Exercise goal
Among the lines below, copy exactly those from the one with "800 mm. Tyres: 205/65R17,5" through the one with "applicability of the", counting both ends.

--- Source records ---

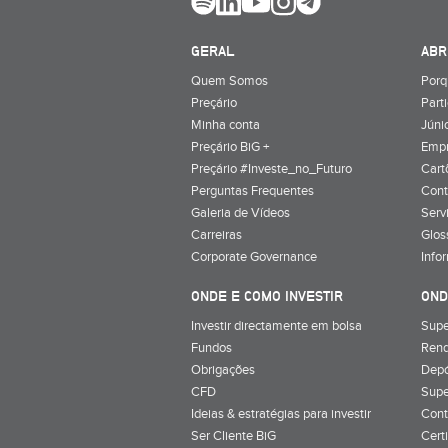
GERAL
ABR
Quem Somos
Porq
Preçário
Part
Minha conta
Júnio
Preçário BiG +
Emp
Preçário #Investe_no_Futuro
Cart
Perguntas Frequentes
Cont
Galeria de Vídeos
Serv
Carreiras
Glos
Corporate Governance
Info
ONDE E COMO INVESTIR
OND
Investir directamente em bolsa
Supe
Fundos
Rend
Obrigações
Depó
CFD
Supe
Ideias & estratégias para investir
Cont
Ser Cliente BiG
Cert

---
--- Source records ---

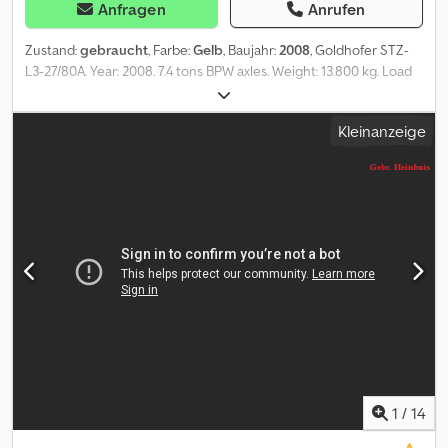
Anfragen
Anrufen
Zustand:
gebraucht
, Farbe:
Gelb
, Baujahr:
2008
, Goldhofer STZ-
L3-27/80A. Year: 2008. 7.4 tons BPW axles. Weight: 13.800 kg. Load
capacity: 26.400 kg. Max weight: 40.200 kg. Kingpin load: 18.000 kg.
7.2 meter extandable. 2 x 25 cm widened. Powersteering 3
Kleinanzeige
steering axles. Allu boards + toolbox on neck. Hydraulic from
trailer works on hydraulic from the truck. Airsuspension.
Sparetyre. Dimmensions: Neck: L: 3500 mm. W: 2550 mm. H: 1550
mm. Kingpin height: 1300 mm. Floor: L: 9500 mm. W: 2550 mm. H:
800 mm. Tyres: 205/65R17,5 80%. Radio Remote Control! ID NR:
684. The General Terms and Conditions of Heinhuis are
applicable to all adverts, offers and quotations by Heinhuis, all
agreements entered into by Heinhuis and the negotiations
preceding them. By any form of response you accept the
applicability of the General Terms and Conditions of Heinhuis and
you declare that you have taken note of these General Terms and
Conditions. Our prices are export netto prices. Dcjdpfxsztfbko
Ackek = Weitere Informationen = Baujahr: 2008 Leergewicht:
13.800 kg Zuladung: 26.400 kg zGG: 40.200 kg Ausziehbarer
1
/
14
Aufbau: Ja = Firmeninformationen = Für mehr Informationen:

---
--- Source records ---

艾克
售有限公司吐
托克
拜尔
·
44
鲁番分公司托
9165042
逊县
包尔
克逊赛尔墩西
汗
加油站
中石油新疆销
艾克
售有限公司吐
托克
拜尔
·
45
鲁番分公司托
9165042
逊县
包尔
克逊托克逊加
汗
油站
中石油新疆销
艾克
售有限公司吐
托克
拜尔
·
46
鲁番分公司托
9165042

---

Answer
800 mm. Tyres: 205/65R17,5 80%. Radio Remote Control! ID NR:
684. The General Terms and Conditions of Heinhuis are
applicable to all adverts, offers and quotations by Heinhuis, all
agreements entered into by Heinhuis and the negotiations
preceding them. By any form of response you accept the
applicability of the General Terms and Conditions of Heinhuis and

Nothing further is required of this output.